多汗症の原因として考えられることは

多汗症の女性

多汗症は大体が精神的なストレスが原因と言われています。人前で緊張することや、失敗を恐れるあまりにそのプレッシャーから多くの汗をかいてしまうのです。

 

ただ、中にはリラックス状態であっても汗を多量にかくことなどもあります。精神的なものが原因である場合は、緊張してしまったり、不安を感じることで交感神経が優位になり、汗腺が活発に働いてしまいます。

 

そういったことから、交感神経が繊細であればそれだけ多汗症になりやすいと言えるでしょう。とは言え、交感神経が繊細になる理由についてはわかっていません。それに、精神的に不安などがあるからと言って皆が多汗症になるわけでもありません。

 

多汗症になるのは、ホルモンバランスが乱れてしまうことも原因の1つとされています。ホルモンが分泌されるのは、脳の視床下部という部分で調整されるものです。

 

交感神経についても一緒に調整されていることから、ホルモンバランスが乱れてしまうことは、交感神経のバランスまでも乱れることとなり、多汗症となってしまうのです。とりわけ女性の場合は月経などがあることから、影響が出やすくなるでしょう。

 

また、代謝に異常が出ていたり内分泌に異常がある場合、循環器や中枢神経といった箇所に疾患がある場合も多汗症になることが考えられます。それでも局所性多汗症になることはあまりないでしょう。なるとしたら、全身性多汗症であることが多いのです。反対に考えると、多汗症である方は循環器や中枢神経などに疾患があるという場合もあります。

 

さらに、遺伝も多汗症と関係がないわけではありません。緊張しやすい性格などが遺伝することでも多汗症になることもあるでしょう。そして、多汗症は病気ですので生活習慣も無関係ではありません。

 

通常であれば、辛いものや熱いものを食べると人は汗をかくでしょう。しかし、それが過度になると味覚性多汗症になることもあるのです。
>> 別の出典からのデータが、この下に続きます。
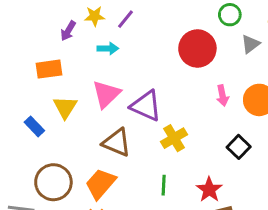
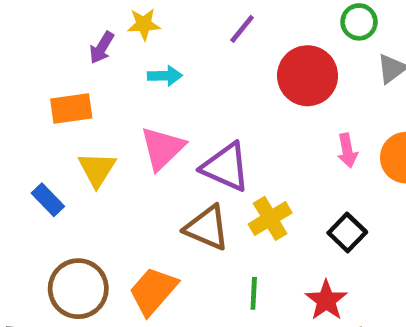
purple line: (125, 19) -> (242, 29), moved
brown triangle: (117, 143) -> (207, 228), moved
black square: (239, 147) -> (347, 232), moved

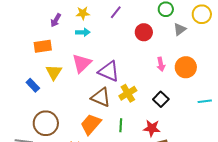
yellow star: (144, 24) -> (83, 13), moved
red circle: (308, 76) -> (144, 32), size x0.7
orange trapezoid: (153, 291) -> (91, 124), moved
red star: (326, 300) -> (152, 128), turned -30

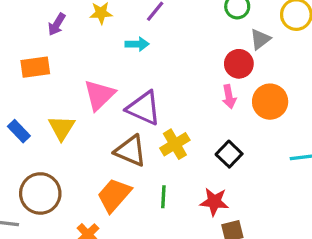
cyan arrow: (83, 32) -> (137, 44), moved
red circle: (144, 32) -> (239, 64), moved
yellow triangle: (54, 72) -> (62, 128), moved

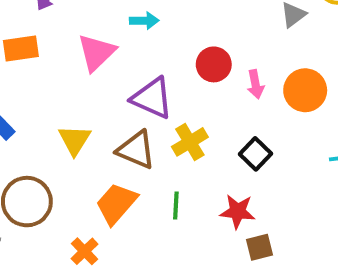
red circle: (239, 64) -> (214, 64), moved
pink triangle: (99, 95) -> (96, 52), moved
yellow triangle: (62, 128) -> (75, 140), moved

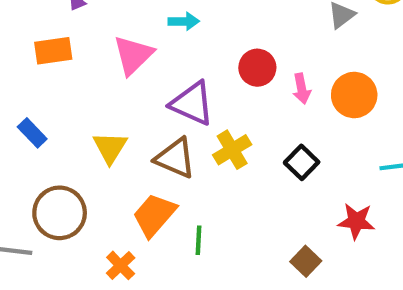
green line: (176, 206) -> (198, 240), moved
red star: (238, 212) -> (356, 221), moved
brown square: (259, 247) -> (306, 261), turned -32

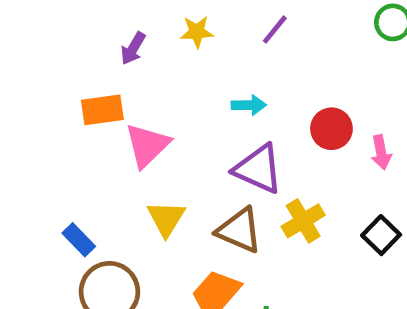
cyan arrow: (184, 21) -> (249, 105), moved
pink triangle: (133, 55) -> (147, 145), moved
blue rectangle: (32, 133) -> (79, 240), moved

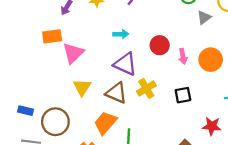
black square: (381, 235) -> (183, 95), turned 35
blue rectangle: (79, 240) -> (26, 111), moved, turned -32

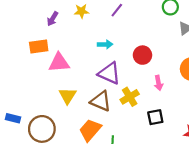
pink triangle: (73, 53) -> (59, 63), turned 40
pink arrow: (183, 56) -> (159, 83), moved
black square: (183, 95) -> (155, 117), moved

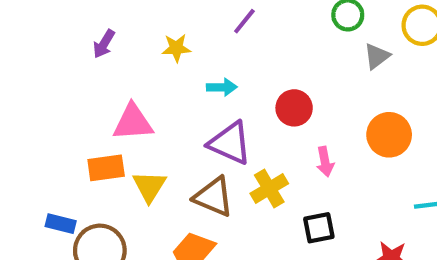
yellow star: (81, 11) -> (176, 48), moved
purple arrow: (53, 19) -> (104, 44), moved
orange rectangle: (39, 47) -> (106, 168), moved
blue rectangle: (13, 118) -> (61, 224), moved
それに、多汗症の方には肥満である方も少なくありません。

 

食事のバランスを考えて肥満に気を付けることも大事だということです。ニコチンやカフェインは中枢神経興奮剤という、交感神経を刺激する物質が多量に含まれているのです。よって、多く摂ると汗もかきやすくなり、多汗症の原因になることもあるでしょう。

 

多汗症には様々に原因が考えられるので、自分では判断することができないこともあるかもしれません。そういった時には医師に相談することが大事と言えるでしょう。